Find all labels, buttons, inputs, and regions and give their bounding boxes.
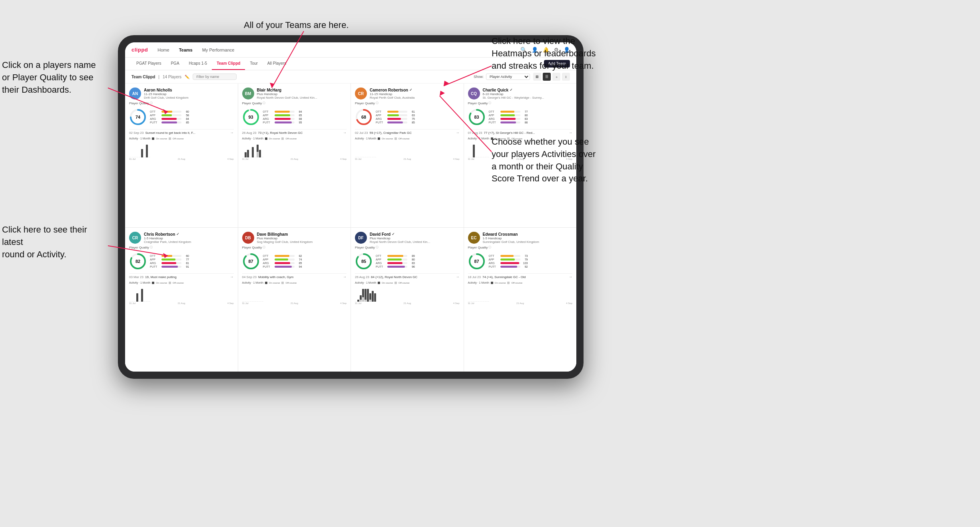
chart-date-1: 31 Jul [242,302,249,304]
stat-bar-fill [500,121,516,123]
nav-home[interactable]: Home [157,48,169,52]
sort-icon[interactable]: ↕ [562,73,570,81]
quality-section[interactable]: 83 OTT 77 APP 80 ARG 83 PUTT [468,107,573,127]
player-name[interactable]: Aaron Nicholls [144,88,234,92]
oncourse-label: On course [269,137,280,140]
stat-row: PUTT 94 [263,265,347,268]
stat-label: OTT [150,255,160,257]
stat-bar-fill [387,262,402,264]
quality-section[interactable]: 87 OTT 73 APP 79 ARG 103 PUTT [468,251,573,272]
latest-arrow[interactable]: → [230,131,234,135]
search-input[interactable] [193,74,237,80]
offcourse-dot [169,282,171,284]
latest-date: 07 Aug 23 [468,131,482,135]
stat-bar-bg [161,114,181,116]
latest-round[interactable]: 02 Jul 23 59 (+17), Craigmillar Park GC … [355,129,460,135]
tab-all-players[interactable]: All Players [263,58,291,70]
latest-round[interactable]: 03 Mar 23 19, Must make putting → [129,273,234,279]
latest-round[interactable]: 07 Aug 23 77 (+7), St George's Hill GC -… [468,129,573,135]
stat-label: ARG [489,262,499,264]
nav-my-performance[interactable]: My Performance [202,48,235,52]
player-handicap: 1-5 Handicap [483,237,573,240]
latest-round[interactable]: 26 Aug 23 84 (+12), Royal North Devon GC… [355,273,460,279]
activity-header: Activity · 1 Month On course Off course [242,137,347,140]
latest-arrow[interactable]: → [569,131,572,135]
activity-legend: On course Off course [491,282,522,284]
ipad-shell: clippd Home Teams My Performance 🔍 👤 🔔 ⚙… [118,35,584,379]
quality-section[interactable]: 87 OTT 82 APP 74 ARG 85 PUTT [242,251,347,272]
latest-arrow[interactable]: → [569,275,572,279]
latest-round[interactable]: 18 Jul 23 74 (+4), Sunningdale GC - Old … [468,273,573,279]
quality-score: 74 [135,115,140,119]
tab-team-clippd[interactable]: Team Clippd [212,58,245,70]
stat-row: OTT 60 [150,255,234,257]
donut-chart: 87 [242,253,260,270]
latest-date: 04 Sep 23 [242,275,257,279]
donut-chart: 74 [129,108,147,126]
player-name[interactable]: Blair McHarg [257,88,347,92]
player-header: CR Cameron Robertson ✓ 11-15 Handicap Ro… [355,88,460,99]
player-name[interactable]: David Ford ✓ [370,232,460,237]
player-club: St. George's Hill GC - Weybridge - Surre… [483,96,573,99]
stat-bar-fill [500,266,517,268]
stat-bar-fill [161,255,172,257]
latest-arrow[interactable]: → [230,275,234,279]
team-label: Team Clippd [131,75,155,79]
edit-team-icon[interactable]: ✏️ [185,75,189,79]
stat-value: 77 [183,258,189,261]
info-icon: ⓘ [488,245,491,249]
tab-hcaps[interactable]: Hcaps 1-5 [184,58,212,70]
filter-icon[interactable]: ⬦ [552,73,560,81]
player-handicap: Plus Handicap [257,92,347,96]
quality-section[interactable]: 82 OTT 60 APP 77 ARG 81 PUTT [129,251,234,272]
tab-pgat[interactable]: PGAT Players [131,58,166,70]
player-avatar: CQ [468,88,480,99]
quality-section[interactable]: 68 OTT 61 APP 63 ARG 75 PUTT [355,107,460,127]
latest-arrow[interactable]: → [456,131,460,135]
stat-value: 81 [183,262,189,264]
stat-row: OTT 61 [376,110,460,113]
quality-section[interactable]: 74 OTT 60 APP 58 ARG 84 PUTT [129,107,234,127]
latest-round[interactable]: 04 Sep 23 Mobility with coach, Gym → [242,273,347,279]
oncourse-dot [491,282,493,284]
player-name[interactable]: Edward Crossman [483,232,573,237]
quality-section[interactable]: 85 OTT 89 APP 80 ARG 83 PUTT [355,251,460,272]
stat-value: 88 [296,117,302,120]
list-view-icon[interactable]: ☰ [543,73,551,81]
latest-arrow[interactable]: → [343,275,347,279]
stat-row: ARG 83 [489,117,573,120]
quality-section[interactable]: 93 OTT 84 APP 85 ARG 88 PUTT [242,107,347,127]
stat-value: 94 [296,265,302,268]
show-select[interactable]: Player Activity Quality Score Trend [486,74,530,80]
latest-round[interactable]: 26 Aug 23 73 (+1), Royal North Devon GC … [242,129,347,135]
quality-score: 93 [248,115,253,119]
player-card: EC Edward Crossman 1-5 Handicap Sunningd… [464,228,577,372]
stat-bar-fill [161,266,178,268]
player-name[interactable]: Cameron Robertson ✓ [370,88,460,92]
mini-chart [129,285,234,302]
tab-tour[interactable]: Tour [245,58,262,70]
player-info: Cameron Robertson ✓ 11-15 Handicap Royal… [370,88,460,99]
oncourse-dot [152,137,154,140]
player-name[interactable]: Chris Robertson ✓ [144,232,234,237]
player-name[interactable]: Charlie Quick ✓ [483,88,573,92]
tab-pga[interactable]: PGA [166,58,184,70]
player-info: Dave Billingham Plus Handicap Sog Maging… [257,232,347,244]
nav-teams[interactable]: Teams [179,48,193,52]
oncourse-dot [152,282,154,284]
stat-bar-fill [387,266,405,268]
stat-bar-bg [161,262,181,264]
latest-arrow[interactable]: → [343,131,347,135]
stat-label: APP [376,258,386,261]
player-name[interactable]: Dave Billingham [257,232,347,237]
stat-bar-fill [500,111,514,113]
grid-view-icon[interactable]: ⊞ [533,73,541,81]
latest-arrow[interactable]: → [456,275,460,279]
chart-date-1: 31 Jul [129,158,135,160]
stat-row: APP 74 [263,258,347,261]
oncourse-dot [265,282,267,284]
latest-round[interactable]: 02 Sep 23 Sunset round to get back into … [129,129,234,135]
stats-bars: OTT 84 APP 85 ARG 88 PUTT 95 [263,110,347,124]
latest-date: 02 Jul 23 [355,131,368,135]
stat-value: 83 [408,262,415,264]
################
_The task_
Word for word, write out the whole listing, keeping none of the pictures.

_Output for this task_
Find all labels, buttons, inputs, and regions and give their bounding boxes.
chart-date-1: 31 Jul [242,302,249,304]
stat-bar-fill [500,121,516,123]
nav-home[interactable]: Home [157,48,169,52]
sort-icon[interactable]: ↕ [562,73,570,81]
quality-section[interactable]: 83 OTT 77 APP 80 ARG 83 PUTT [468,107,573,127]
player-name[interactable]: Aaron Nicholls [144,88,234,92]
oncourse-label: On course [269,137,280,140]
stat-row: PUTT 94 [263,265,347,268]
stat-label: OTT [150,255,160,257]
stat-bar-fill [387,262,402,264]
quality-section[interactable]: 87 OTT 73 APP 79 ARG 103 PUTT [468,251,573,272]
latest-arrow[interactable]: → [230,131,234,135]
search-input[interactable] [193,74,237,80]
offcourse-dot [169,282,171,284]
latest-date: 07 Aug 23 [468,131,482,135]
stat-bar-bg [161,114,181,116]
latest-round[interactable]: 02 Jul 23 59 (+17), Craigmillar Park GC … [355,129,460,135]
tab-all-players[interactable]: All Players [263,58,291,70]
latest-round[interactable]: 03 Mar 23 19, Must make putting → [129,273,234,279]
latest-round[interactable]: 07 Aug 23 77 (+7), St George's Hill GC -… [468,129,573,135]
stat-label: ARG [489,262,499,264]
nav-my-performance[interactable]: My Performance [202,48,235,52]
player-handicap: 1-5 Handicap [483,237,573,240]
latest-round[interactable]: 26 Aug 23 84 (+12), Royal North Devon GC… [355,273,460,279]
activity-header: Activity · 1 Month On course Off course [242,137,347,140]
latest-arrow[interactable]: → [569,131,572,135]
activity-legend: On course Off course [491,282,522,284]
ipad-shell: clippd Home Teams My Performance 🔍 👤 🔔 ⚙… [118,35,584,379]
quality-section[interactable]: 87 OTT 82 APP 74 ARG 85 PUTT [242,251,347,272]
latest-arrow[interactable]: → [569,275,572,279]
latest-round[interactable]: 18 Jul 23 74 (+4), Sunningdale GC - Old … [468,273,573,279]
quality-score: 74 [135,115,140,119]
tab-team-clippd[interactable]: Team Clippd [212,58,245,70]
stat-row: OTT 60 [150,255,234,257]
donut-chart: 87 [242,253,260,270]
latest-date: 04 Sep 23 [242,275,257,279]
donut-chart: 74 [129,108,147,126]
player-name[interactable]: Blair McHarg [257,88,347,92]
player-header: CR Cameron Robertson ✓ 11-15 Handicap Ro… [355,88,460,99]
player-name[interactable]: David Ford ✓ [370,232,460,237]
player-club: St. George's Hill GC - Weybridge - Surre… [483,96,573,99]
stat-bar-fill [500,266,517,268]
stat-bar-fill [161,255,172,257]
latest-arrow[interactable]: → [230,275,234,279]
team-label: Team Clippd [131,75,155,79]
edit-team-icon[interactable]: ✏️ [185,75,189,79]
stat-value: 77 [183,258,189,261]
info-icon: ⓘ [488,245,491,249]
tab-hcaps[interactable]: Hcaps 1-5 [184,58,212,70]
filter-icon[interactable]: ⬦ [552,73,560,81]
player-handicap: Plus Handicap [257,92,347,96]
quality-section[interactable]: 82 OTT 60 APP 77 ARG 81 PUTT [129,251,234,272]
tab-pgat[interactable]: PGAT Players [131,58,166,70]
player-avatar: CQ [468,88,480,99]
quality-section[interactable]: 68 OTT 61 APP 63 ARG 75 PUTT [355,107,460,127]
latest-arrow[interactable]: → [456,131,460,135]
stat-value: 81 [183,262,189,264]
stat-row: OTT 61 [376,110,460,113]
quality-section[interactable]: 74 OTT 60 APP 58 ARG 84 PUTT [129,107,234,127]
latest-round[interactable]: 04 Sep 23 Mobility with coach, Gym → [242,273,347,279]
oncourse-dot [491,282,493,284]
player-name[interactable]: Edward Crossman [483,232,573,237]
quality-section[interactable]: 85 OTT 89 APP 80 ARG 83 PUTT [355,251,460,272]
stat-value: 88 [296,117,302,120]
list-view-icon[interactable]: ☰ [543,73,551,81]
latest-arrow[interactable]: → [343,275,347,279]
stat-row: ARG 83 [489,117,573,120]
quality-section[interactable]: 93 OTT 84 APP 85 ARG 88 PUTT [242,107,347,127]
stat-value: 94 [296,265,302,268]
show-select[interactable]: Player Activity Quality Score Trend [486,74,530,80]
latest-round[interactable]: 26 Aug 23 73 (+1), Royal North Devon GC … [242,129,347,135]
quality-score: 93 [248,115,253,119]
player-card: EC Edward Crossman 1-5 Handicap Sunningd… [464,228,577,372]
stat-bar-fill [161,266,178,268]
player-name[interactable]: Cameron Robertson ✓ [370,88,460,92]
mini-chart [129,285,234,302]
tab-tour[interactable]: Tour [245,58,262,70]
player-info: Cameron Robertson ✓ 11-15 Handicap Royal… [370,88,460,99]
oncourse-dot [152,137,154,140]
player-name[interactable]: Chris Robertson ✓ [144,232,234,237]
player-name[interactable]: Charlie Quick ✓ [483,88,573,92]
tab-pga[interactable]: PGA [166,58,184,70]
player-info: Dave Billingham Plus Handicap Sog Maging… [257,232,347,244]
nav-teams[interactable]: Teams [179,48,193,52]
oncourse-dot [152,282,154,284]
stat-bar-fill [387,266,405,268]
stat-bar-bg [161,262,181,264]
latest-arrow[interactable]: → [343,131,347,135]
stat-label: APP [376,258,386,261]
player-name[interactable]: Dave Billingham [257,232,347,237]
stat-bar-fill [500,111,514,113]
grid-view-icon[interactable]: ⊞ [533,73,541,81]
latest-arrow[interactable]: → [456,275,460,279]
chart-date-1: 31 Jul [129,158,135,160]
stat-row: APP 74 [263,258,347,261]
oncourse-dot [265,282,267,284]
latest-round[interactable]: 02 Sep 23 Sunset round to get back into … [129,129,234,135]
stats-bars: OTT 84 APP 85 ARG 88 PUTT 95 [263,110,347,124]
latest-date: 02 Jul 23 [355,131,368,135]
stat-value: 83 [408,262,415,264]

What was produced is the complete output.